Constrangedor. Não encontro outra palavra para iniciar este artigo. As instâncias maiores da ética, justiça, disciplina e segurança nacional, foram para os ares deixando um rastro de pó branco no céu. Por se tratar de um voo brasileiro, penso que esta turbulência não se enquadraria como escândalo. Soaria mais como uma tragicomédia.

Patético. Seria a segunda palavra mais apropriada para continuidade deste texto, considerando que, ironicamente, o fato se deu no Dia Internacional contra o Abuso e Tráfico Ilícito de Drogas.

De antemão, saliento que minha crítica é desprovida de posição ou ideologia político partidária. Meu manifesto de indignação, como qualquer brasileiro que nutre a esperança de renovação deste país, reporta-se à fragilidade da ética, justiça, disciplina e segurança em todas as instâncias da Nação.

Portanto, meu intuito aqui, não é pré-julgar ou emitir juízo de valor antecipado a quem quer que sejam os envolvidos. O que precisamos, é refletir sobre o que há por trás de violações com repercussão internacional como esta que acabamos de testemunhar.

Eu estaria sendo injusto e tendencioso se não reconhecesse que uma tragédia moral dessa dimensão, fosse imputada ao governo isoladamente. Este vexame é de responsabilidade da Nação, a qual congrega, em essência, governo, povo e soberania.

Minha indignação recai, então, sobre uma Nação doente há muito tempo, e que agora mudou o coquetel de medicamentos, na expectativa de que o corpo reaja.

A propósito, a prova de que nossa patologia é crônica e conhecida mundialmente, está na histórica frase popularmente atribuída a Charles de Gaulle, lá no início dos anos 60: “Le Brésil n’est pas um pays sérieux” (O Brasil não é um país sério).

Muitos como eu, tem pressa de sentir orgulho desse país, de pertencer à uma Nação sadia e poder acreditar nos representantes, sejam de qual for o partido. De poder viajar o mundo e proclamar que, em nosso país, a corrupção foi varrida e passamos a ser um país sério. Ou pelo simples fato de sentir prazer em voltar.

Vergonhoso. Esta seria, então, a terceira palavra com a qual encerro este artigo. Vergonha da instituição ‘povo’, na pessoa do infeliz cidadão, se assim o podemos chamar, que ao jogar no lixo sua patente, desonra a instituição da Segurança Nacional que a representa.

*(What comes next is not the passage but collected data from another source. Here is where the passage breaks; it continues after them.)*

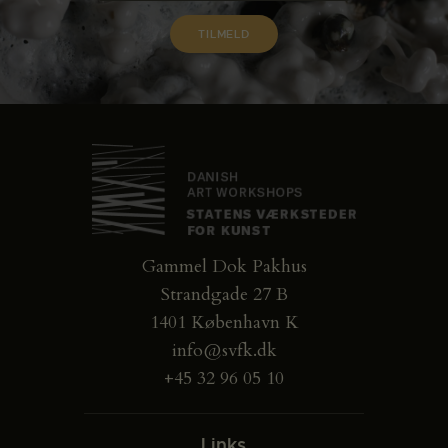
Gammel Dok Pakhus
Strandgade 27 B
1401 København K
info@svfk.dk
+45 32 96 05 10
Links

Vergonha da instituição ‘governo’ pela incompetência na fiscalização e controle elementares que deveriam envolver um transporte presidencial.

Vergonha do grau de vulnerabilidade em que se submete a instituição ‘soberania’ e, por conseguinte, nosso conceito diante do mundo.

Rogamos para que o voo do Brasil se estabilize e ganhe altura cruzeiro.